## WORK REQUIRED
Please copy out the entries exactly, skipping any pictures.
◇ ◇ ◇ ◇
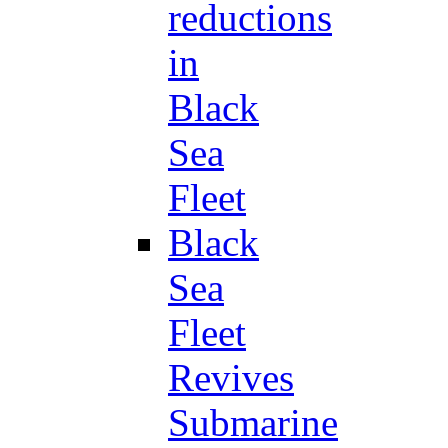
reductions
in
Black
Sea
Fleet
Black
Sea
Fleet
Revives
Submarine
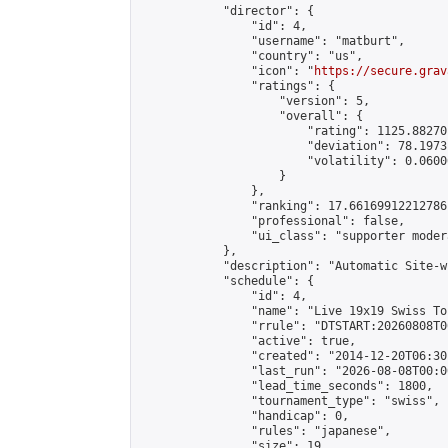
            "director": {

                "id": 4,

                "username": "matburt",

                "country": "us",

                "icon": "
https://secure.grav
                "ratings": {

                    "version": 5,

                    "overall": {

                        "rating": 1125.88270
                        "deviation": 78.1973
                        "volatility": 0.0600
                    }

                },

                "ranking": 17.66169912212786,
                "professional": false,

                "ui_class": "supporter moder
            },

            "description": "Automatic Site-w
            "schedule": {

                "id": 4,

                "name": "Live 19x19 Swiss To
                "rrule": "DTSTART:20260808T0
                "active": true,

                "created": "2014-12-20T06:30
                "last_run": "2026-08-08T00:0
                "lead_time_seconds": 1800,

                "tournament_type": "swiss",

                "handicap": 0,

                "rules": "japanese",

                "size": 19,
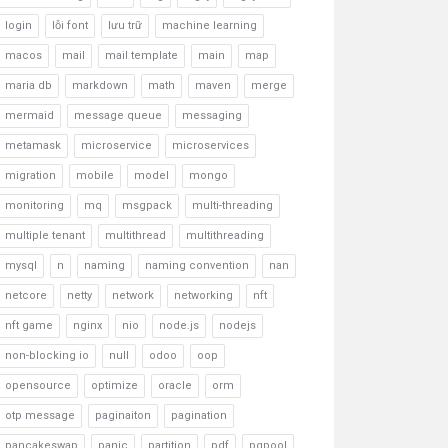
login
lỗi font
lưu trữ
machine learning
macos
mail
mail template
main
map
maria db
markdown
math
maven
merge
mermaid
message queue
messaging
metamask
microservice
microservices
migration
mobile
model
mongo
monitoring
mq
msgpack
multi-threading
multiple tenant
multithread
multithreading
mysql
n
naming
naming convention
nan
netcore
netty
network
networking
nft
nft game
nginx
nio
node.js
nodejs
non-blocking io
null
odoo
oop
opensource
optimize
oracle
orm
otp message
paginaiton
pagination
pancakeswap
panic
partition
pdf
pgpool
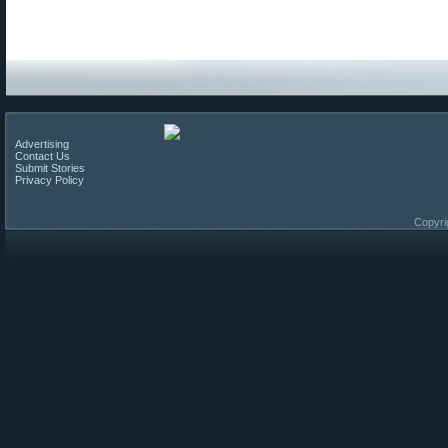
Advertising
Contact Us
Submit Stories
Privacy Policy
Copyri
◇ ◇ ◇ ◇
## OUTPUT OF THE TASK
reductions
in
Black
Sea
Fleet
Black
Sea
Fleet
Revives
Submarine
            "director": {

                "id": 4,

                "username": "matburt",

                "country": "us",

                "icon": "
https://secure.grav
                "ratings": {

                    "version": 5,

                    "overall": {

                        "rating": 1125.88270
                        "deviation": 78.1973
                        "volatility": 0.0600
                    }

                },

                "ranking": 17.66169912212786,
                "professional": false,

                "ui_class": "supporter moder
            },

            "description": "Automatic Site-w
            "schedule": {

                "id": 4,

                "name": "Live 19x19 Swiss To
                "rrule": "DTSTART:20260808T0
                "active": true,

                "created": "2014-12-20T06:30
                "last_run": "2026-08-08T00:0
                "lead_time_seconds": 1800,

                "tournament_type": "swiss",

                "handicap": 0,

                "rules": "japanese",

                "size": 19,
login
lỗi font
lưu trữ
machine learning
macos
mail
mail template
main
map
maria db
markdown
math
maven
merge
mermaid
message queue
messaging
metamask
microservice
microservices
migration
mobile
model
mongo
monitoring
mq
msgpack
multi-threading
multiple tenant
multithread
multithreading
mysql
n
naming
naming convention
nan
netcore
netty
network
networking
nft
nft game
nginx
nio
node.js
nodejs
non-blocking io
null
odoo
oop
opensource
optimize
oracle
orm
otp message
paginaiton
pagination
pancakeswap
panic
partition
pdf
pgpool
Advertising
Contact Us
Submit Stories
Privacy Policy
Copyri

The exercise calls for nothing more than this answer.